A purge on malls to protect high streets
It is hoped the guidelines will stop the march of bland 'clone towns' as the credit crunch hits small businesses hard. Under the reforms, local authorities will be able to block new developments on sites miles away from town centres if they risk tearing the heart out of existing shopping precincts. Currently, planning chiefs have only to assess whether there is capacity for a superstore before giving the goahead for it to be built. The changes will also require developers to choose town centre sites first, ensure any development does not 'choke existing small businesses or draw valuable trade away from the town' and safeguard the 'unique character of town centres'.
The move, which will be outlined in detail by Communities Secretary Hazel Blears later this week, comes after the Competition Commission revealed supermarkets now hold monopolies in 200 parts of the country.
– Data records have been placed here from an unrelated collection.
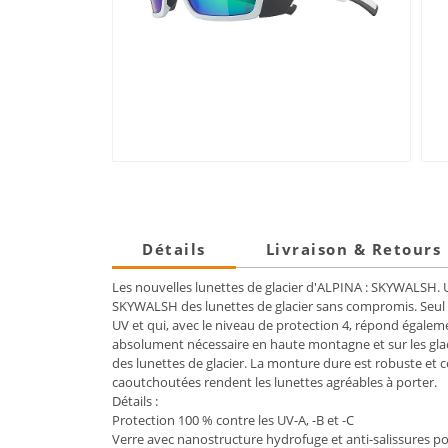
Détails
Livraison & Retours
Les nouvelles lunettes de glacier d'ALPINA : SKYWALSH. 
SKYWALSH des lunettes de glacier sans compromis. Seul 
UV et qui, avec le niveau de protection 4, répond égaleme
absolument nécessaire en haute montagne et sur les gla
des lunettes de glacier. La monture dure est robuste et 
caoutchoutées rendent les lunettes agréables à porter.
Détails :
Protection 100 % contre les UV-A, -B et -C
Verre avec nanostructure hydrofuge et anti-salissures p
It said it fears this growing domination could lead to higher prices and a poorer range of products and services.
Miss Blears said yesterday: 'We believe small shops are the heart of town centres and local communities. That is why I am taking action to strengthen the planning rules so they better protect our small shops during the credit crunch and keep our high streets vibrant. Popping down to the local grocers or bakery is more than just shopping, it is where people meet and identify with their community. Independent butchers, bakers and booksellers are icons of local pride, giving high streets a style all of their own. Our priority is to ensure we do not see more stretches of the nation's high streets turned into bland 'every towns' where each has the same shops, the look, the same sterile feel. We need more individuality, more small-scale independent shops and a spirit of enterprise on our high streets.'
Consumer campaigners have long argued that the growth in out-of-town shopping malls and hypermarkets, which sell everything from food and clothes to cookware and electrical goods under one roof, is seriously affecting the High Street. In some parts of the country, big stores have even been buying up land in areas where they are already dominant in order to keep out rivals. Small independent retailers are closing at a rate of 2,000 per year, according to the Federation of Small Businesses. A spokesman for the FSB said: 'Town centres are being gradually destroyed. Any proposals which seek to protect their diversity and ensure they get a fair crack of the whip when it comes to planning policies have our full backing.'
The changes will be made to special planning guidance known as 'Planning Policy Statement 6: Planning for Town Centres'.